Pipe A can fill a swimming pool in 10 hours.Pipe B can fill the same pool in 8 hours. If pipe A and pibe B work together for the first 2 hours and then pipe B stops working, how long will it take pipe A to finish the job?
in 2 hours, they can fill
2(1/10 + 1/8) = 9/20 of the pool. So, at 1/10 pool/hr, A takes an additional
(11/20) / (1/10) = 11/2 hours
To solve this problem, we need to determine how much of the job can be completed in the first 2 hours when both Pipe A and Pipe B are working together. Then we can calculate how much of the job still needs to be done and how long it would take Pipe A to complete it.
First, let's find the rate at which each pipe can fill the pool per hour. Pipe A takes 10 hours to fill the pool, so its rate is 1/10 of the pool per hour. Similarly, Pipe B takes 8 hours to fill the pool, so its rate is 1/8 of the pool per hour.
When both pipes A and B work together, their combined fill rate is the sum of their individual rates, which means they can fill 1/10 + 1/8 = 9/40 of the pool per hour.
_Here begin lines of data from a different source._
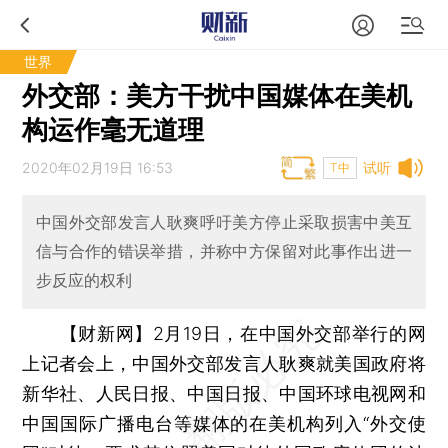
世界
外交部：美方干扰中国媒体在美机
构运作毫无道理
2020年02月19日 16:53
试听
T中
中国外交部发言人耿爽呼吁美方停止采取损害中美互
信与合作的错误举措，并称中方保留对此事作出进一
步反应的权利
【财新网】
2月19日，在中国外交部举行的网
上记者会上，中国外交部发言人耿爽就美国政府将
新华社、人民日报、中国日报、中国环球电视网和
中国国际广播电台等媒体的在美机构列入“外交使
Now, let's calculate how much of the job they can complete together in the first 2 hours. Multiplying their combined fill rate (9/40) by the time (2 hours), we get (9/40) * 2 = 9/20 of the pool.
Therefore, in the first 2 hours, they can fill 9/20 of the pool, leaving (20/20 - 9/20) = 11/20 of the pool still needing to be filled.
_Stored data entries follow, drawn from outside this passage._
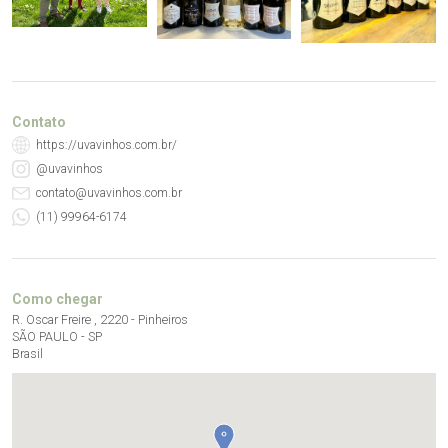
Contato
https://uvavinhos.com.br/
@uvavinhos
contato@uvavinhos.com.br
(11) 99964-6174
Como chegar
R. Oscar Freire , 2220 - Pinheiros
SÃO PAULO - SP
Brasil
Since Pipe B stops working after the initial two hours, Pipe A will complete the remaining job on its own. Pipe A's rate is 1/10 of the pool per hour, so it will take Pipe A (11/20) / (1/10) = 11/2 = 5.5 hours to finish filling the pool.
Therefore, it will take Pipe A 5.5 hours to finish the job after Pipe B stops working.